Moving forward, Ivermectin could be used in both mild to more severe cases. In the latter scenario, it is to be combined with hydroxychloroquine with Azithromycin.
Several days ago, President Martin Vizcarra and, shortly thereafter, Health Minister Victor Zamora moved to procure 490,000 ivermectin treatments in a bid to contain COVID-19, reported La Industria.
Among questions pertaining to lack of evidence the Health Minister now moves full throttle defending the move to purchase the medicines, declaring, “This pandemic is marked by uncertainty and little knowledge of the disease. For that, we have a committee of experts that have recommended that we continue with the Hydroxychloroquine and include Ivermectin” noting to PTR Connection.
And the approval could be making a difference for those most in need.
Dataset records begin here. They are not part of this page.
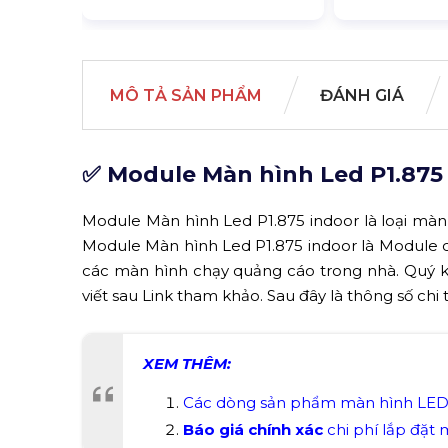
MÔ TẢ SẢN PHẨM
ĐÁNH GIÁ
✅ Module Màn hình Led P1.875
Module Màn hình Led P1.875 indoor là loại mà
Module Màn hình Led P1.875 indoor là Module c
các màn hình chạy quảng cáo trong nhà. Quý k
viết sau Link tham khảo. Sau đây là thông số chi
XEM THÊM:
C
ác dòng sản phẩm màn hình LE
Báo giá chính xác
chi phí lắp đặt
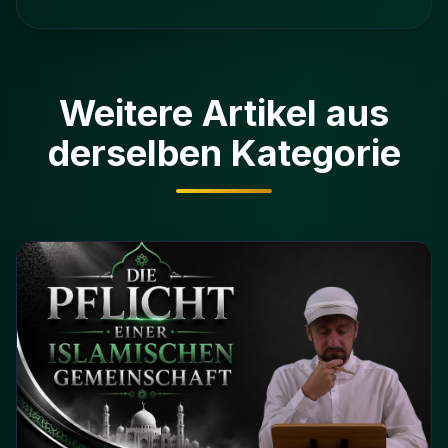
Weitere Artikel aus
derselben Kategorie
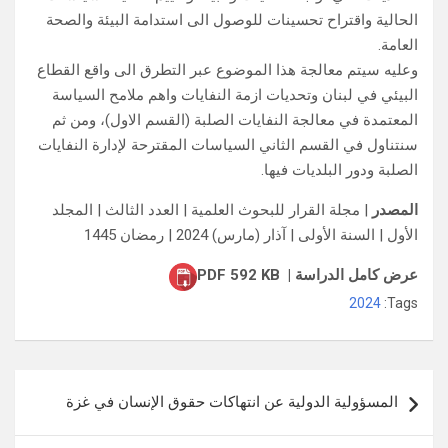
الحالية واقتراح تحسينات للوصول الى استدامة البيئة والصحة
العامة.
وعليه سيتم معالجة هذا الموضوع عبر التطرق الى واقع القطاع
البيئي في لبنان وتحديات ازمة النفايات واهم ملامح السياسة
المعتمدة في معالجة النفايات الصلبة (القسم الاول)، ومن ثم
سنتناول في القسم الثاني السياسات المقترحة لإدارة النفايات
الصلبة ودور البلديات فيها.
المصدر
| مجلة القرار للبحوث العلمية | العدد الثالث | المجلد
الأول | السنة الأولى | آذار (مارس) 2024 | رمضان 1445
عرض كامل الدراسة | PDF 592 KB
2024
Tags:
تصفّح
المسؤولية الدولية عن انتهاكات حقوق الإنسان في غزة
المقالات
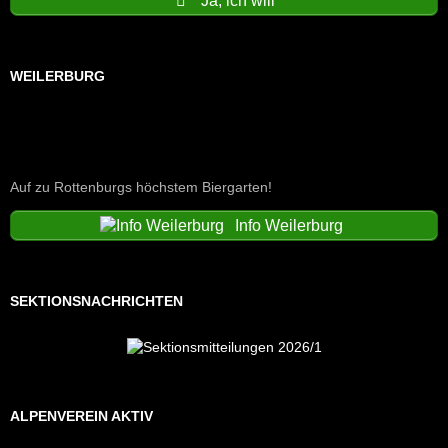
Ja, ich will
WEILERBURG
Auf zu Rottenburgs höchstem Biergarten!
Info Weilerburg
SEKTIONSNACHRICHTEN
ALPENVEREIN AKTIV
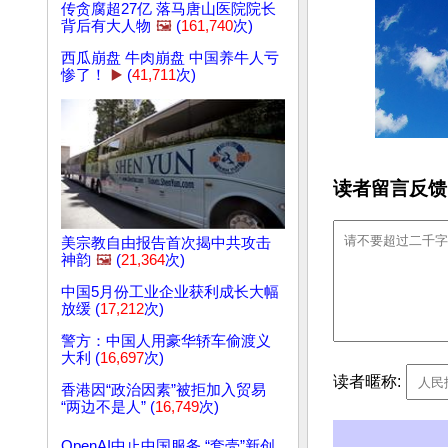
传贪腐超27亿 落马唐山医院院长
背后有大人物
🖼️
(
161,740
次)
西瓜崩盘 牛肉崩盘 中国养牛人亏
惨了！
▶️
(
41,711
次)
读者留言反馈
美宗教自由报告首次揭中共攻击
神韵
🖼️
(
21,364
次)
中国5月份工业企业获利成长大幅
放缓 (
17,212
次)
警方：中国人用豪华轿车偷渡义
大利 (
16,697
次)
读者暱称:
香港因“政治因素”被拒加入贸易
“两边不是人” (
16,749
次)
OpenAI中止中国服务 “套壳”新创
By June 1, 2020, the government implemented a mission to contain COVID-19, especially in some lower income areas in urban areas in Lima. High risk urban centers were a primary concern, reported the press outlet andina, where populations, such as the elderly struggle with considerable comorbidity challenges, representing high risk for COVID-19 caused hospitalization and death.
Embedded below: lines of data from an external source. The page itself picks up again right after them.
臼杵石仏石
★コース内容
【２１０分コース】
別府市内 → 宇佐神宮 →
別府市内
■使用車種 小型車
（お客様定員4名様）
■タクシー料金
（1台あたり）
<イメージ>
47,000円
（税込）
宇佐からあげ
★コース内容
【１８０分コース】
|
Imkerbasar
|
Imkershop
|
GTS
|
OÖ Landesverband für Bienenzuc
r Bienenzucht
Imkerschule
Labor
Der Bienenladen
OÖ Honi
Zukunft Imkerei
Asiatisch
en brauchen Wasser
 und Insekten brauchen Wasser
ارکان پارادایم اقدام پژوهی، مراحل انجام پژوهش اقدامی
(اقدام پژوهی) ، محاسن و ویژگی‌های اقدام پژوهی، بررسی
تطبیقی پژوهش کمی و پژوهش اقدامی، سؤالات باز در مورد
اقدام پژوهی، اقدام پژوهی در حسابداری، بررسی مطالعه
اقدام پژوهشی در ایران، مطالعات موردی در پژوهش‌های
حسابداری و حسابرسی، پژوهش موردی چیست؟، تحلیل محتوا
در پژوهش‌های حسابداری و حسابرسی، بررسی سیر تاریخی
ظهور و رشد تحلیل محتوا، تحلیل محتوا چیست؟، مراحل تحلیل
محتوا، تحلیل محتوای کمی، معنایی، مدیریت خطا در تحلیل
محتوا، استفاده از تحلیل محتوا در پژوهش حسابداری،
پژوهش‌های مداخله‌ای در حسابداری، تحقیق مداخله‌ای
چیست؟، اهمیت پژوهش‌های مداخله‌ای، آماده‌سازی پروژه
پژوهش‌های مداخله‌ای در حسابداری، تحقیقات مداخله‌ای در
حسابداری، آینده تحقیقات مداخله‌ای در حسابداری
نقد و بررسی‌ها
In a bid to rapidly supply tests and administer treatment, including Ivermectin and hydroxychloroquine, the Peruvian government moved swiftly, fearful that what happened in places such as Italy or New York could happen there.
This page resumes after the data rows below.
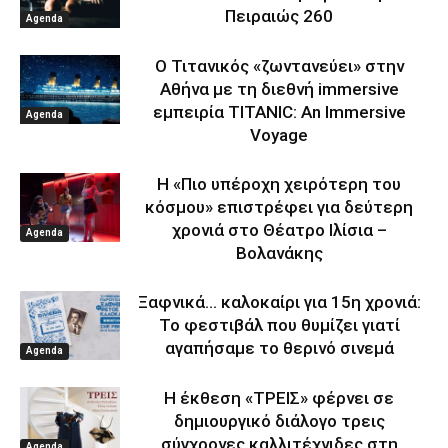
Πειραιώς 260
Agenda
Ο Τιτανικός «ζωντανεύει» στην
Αθήνα με τη διεθνή immersive
εμπειρία TITANIC: An Immersive
Agenda
Voyage
Η «Πιο υπέροχη χειρότερη του
κόσμου» επιστρέφει για δεύτερη
χρονιά στο Θέατρο Ιλίσια –
Agenda
Βολανάκης
Ξαφνικά… καλοκαίρι για 15η χρονιά:
Το φεστιβάλ που θυμίζει γιατί
αγαπήσαμε το θερινό σινεμά
Agenda
Η έκθεση «ΤΡΕΙΣ» φέρνει σε
δημιουργικό διάλογο τρεις
σύγχρονες καλλιτέχνιδες στη
Agenda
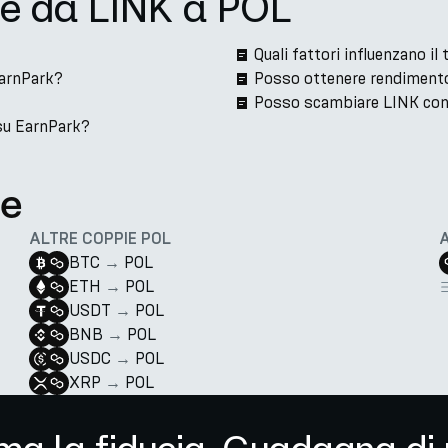
ne da LINK a POL
Quali fattori influenzano i
EarnPark?
Posso ottenere rendimento
Posso scambiare LINK con
su EarnPark?
te
ALTRE COPPIE POL
BTC
→
POL
ETH
→
POL
USDT
→
POL
BNB
→
POL
USDC
→
POL
XRP
→
POL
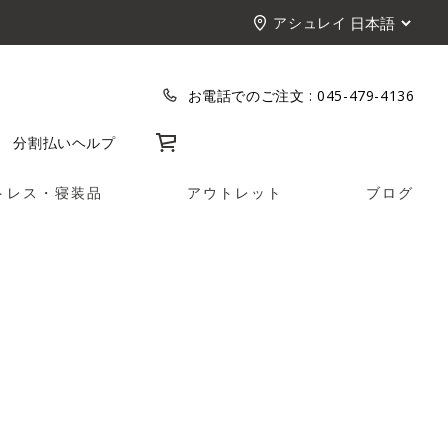
アシュレイ
お電話でのご注文 :
045-479-4136
カート
分割払い
ヘルプ
トレス・寝装品
アウトレット
ブログ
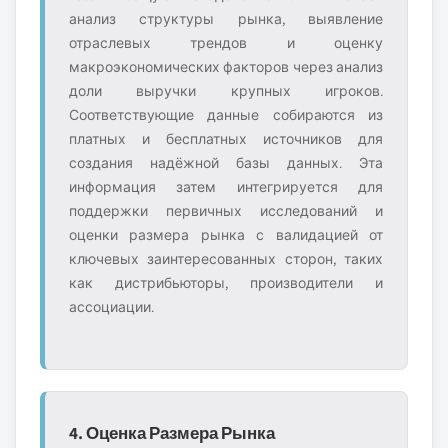
анализ структуры рынка, выявление
отраслевых трендов и оценку
макроэкономических факторов через анализ
доли выручки крупных игроков.
Соответствующие данные собираются из
платных и бесплатных источников для
создания надёжной базы данных. Эта
информация затем интегрируется для
поддержки первичных исследований и
оценки размера рынка с валидацией от
ключевых заинтересованных сторон, таких
как дистрибьюторы, производители и
ассоциации.
4. Оценка Размера Рынка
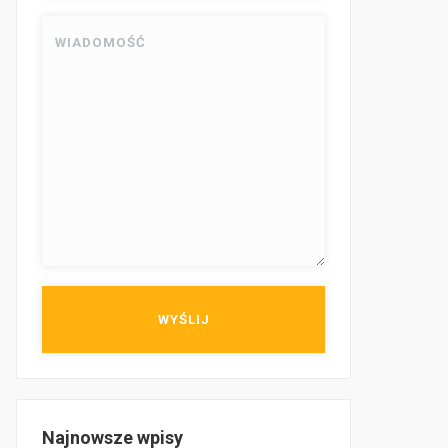
Najnowsze wpisy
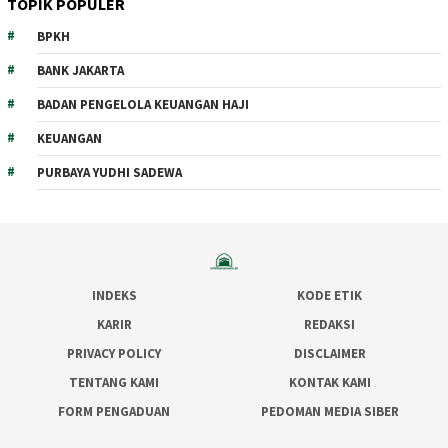
TOPIK POPULER
BPKH
BANK JAKARTA
BADAN PENGELOLA KEUANGAN HAJI
KEUANGAN
PURBAYA YUDHI SADEWA
INDEKS
KODE ETIK
KARIR
REDAKSI
PRIVACY POLICY
DISCLAIMER
TENTANG KAMI
KONTAK KAMI
FORM PENGADUAN
PEDOMAN MEDIA SIBER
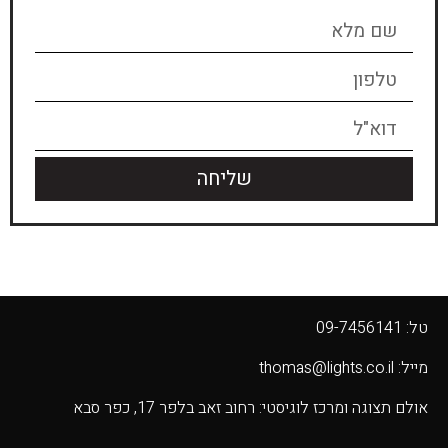
שליחה
טל: 09-7456141
מייל: thomas@lights.co.il‬
אולם תצוגה ומרכז לוגיסטי: רחוב זאב בלפר 17, כפר סבא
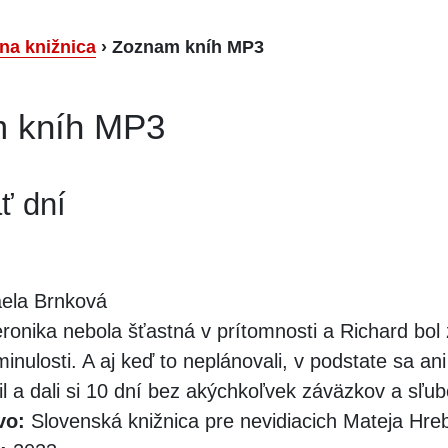
lna knižnica
›
Zoznam kníh MP3
 kníh MP3
ť dní
ela Brnková
ronika nebola šťastná v prítomnosti a Richard bol
inulosti. A aj keď to neplánovali, v podstate sa ani
il a dali si 10 dní bez akýchkoľvek záväzkov a sľub
vo:
Slovenská knižnica pre nevidiacich Mateja Hr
In this world of pervasive, 24X7 communications, even villagers in Peru can plug into satellite TV or the internet, and many did, watching in absolute horror what happened to so many people in Italy and New York. From the Peruvian point of view, these are wealthy, extremely successful nations and societies. That so many people could die so quickly and in such shocking ways—such as in overcrowded hospitals or packed nursing homes for the elderly—concerned Peruvians. With the new drug approvals in hand, the government has responded with targeted, directed operations to save lives and avoid hospital crisis’ of the kind that happened elsewhere. Ivermectin is a Tayta Operation treatment.
TrialSite News recently interviewed a contact in Peru, a PhD in Public Administration and Computer Science, that happens to be active in the Ivermectin movement there. He reports that in the city of Iquitos, a place known for scary tropical diseases, the widespread use of Ivermectin has led to a steep drop in the number COVID-19 cases.
TrialSite News has requests outstanding for interviews with a number of physicians, including Dr. Gustavo Aguirre. Initially, the government in Peru wanted nothing to do with Ivermectin—much like most governments around the world today. However, perhaps out of fear, desperation, or maybe a determination to avoid the casualties of Italy or New York, waves of community-based physicians began experimenting with off-label Ivermectin to treat COVID-19.
The momentum became so great that the national government there did a turn-around and declared both the anti-parasitic drug and hydroxychloroquine as authorized for use. They did this despite the lack of evidence from randomized controlled trials. TrialSite News aligns with the principal that randomized controlled trials are a key contributing factor to medical progress, as is real-world experience.
In Peru, the government has followed the community clinicians lead in a pragmatic bid to economically and expeditiously save lives. Growing numbers of them declare in concert that the treatment is working. There are no widespread reports of adverse events but that doesn’t mean they don’t occur. The research and fact finding in Peru isn’t done yet.